The day of the focus group, we went around the table and did introductions, and we had several high powered executives around the table, and the campus chaplain, and other learned folks, who were all clearly used to introducing themselves, as they spouted off their stations in life and awards and accomplishments, until we got to Mr. Johnny.

He said, “I’m Johnny,” and we moved on.

And we had a lively discussion. People pontificated and prattled on about this issue and that, although I couldn’t tell you exactly what we talked about. What I do remember was that at the end of the focus group, one of our project members looked at Mr. Johnny and said, “Mr. Johnny, you haven’t said much today. How does your religion affect your understanding of the world?”

And Mr. Johnny said something that I thought was really disappointing: “I’m just trying to do right so that I can go to Heaven.”

That was it. “I’m just trying to do right so that I can go to Heaven.” I remember being disappointed, because I believed—and I still believe!—that religion is about way more than going to Heaven. I was convinced—still am!—that the life of faith is about living, not dying, and that if God is the God of the living like we heard in this morning’s scripture lesson, we ought to worry less about going to Heaven and more about offering others a piece of Heaven on earth, and so it was a disappointing answer, a shallow answer, I thought, evidence of a shallow faith.

But as I was leaving the room, that answer reached up from the table and grabbed hold of me and hasn’t let go since, and I have to tell you that ten years later I’ve arrived somewhere completely different.

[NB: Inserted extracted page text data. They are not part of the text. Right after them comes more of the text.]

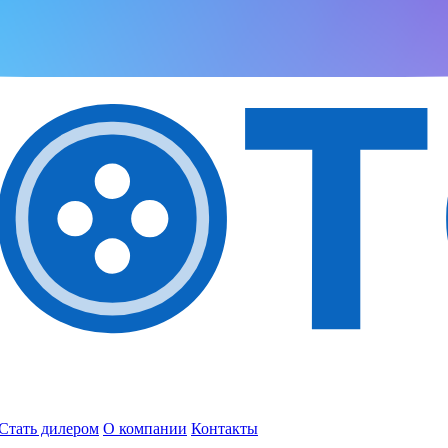
Стать дилером
О компании
Контакты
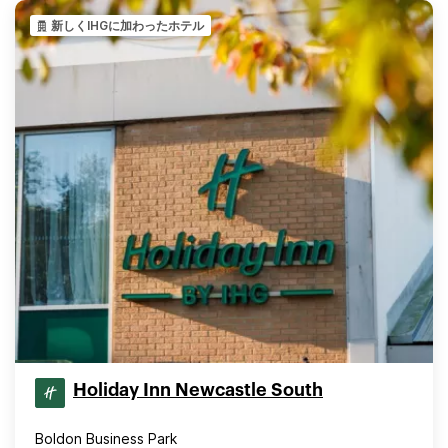
新しくIHGに加わったホテル
Holiday Inn Newcastle South
Boldon Business Park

I am somewhat ashamed to say that it took me a long time to realize that what Mr. Johnny was saying was not that he was only interested in heaven, although he’d lost his wife and that was certainly on his mind. The business of accepting eternal life is not about accepting it the moment you cross the precipice of death, but about accepting it now, for the life that comes from Jesus does not begin with death, but with acceptance that I am not in charge. The world does not revolve around me. The business of worshipping God does not just happen on Sunday morning. It happens every time I acknowledge that my ultimate allegiance belongs to God rather than my own political beliefs or my own desires. Every time I acknowledge my allegiance to God, that is an act of worship.

Here, I was being critical of Johnny for doing right so that he could get to Heaven, just sitting around waiting for his eternal life to begin, when it had already begun! You cannot separate the business of Heaven from the business of living, for the eternal life that Jesus promises is not merely about dying, although that’s just as inevitable as taxes and trash on TV. It is not just about death, because when you choose to follow Jesus, Indeed you cannot die anymore, because you are like angels and are children of God, being children of the resurrection. For God is God of the living, for to God all of us are alive.

God is the God of the living! And, Luke says, to God all of us are alive! This is great news, but I would suggest to you that we ought to be following Jesus in such a way that God isn’t the only one who thinks so.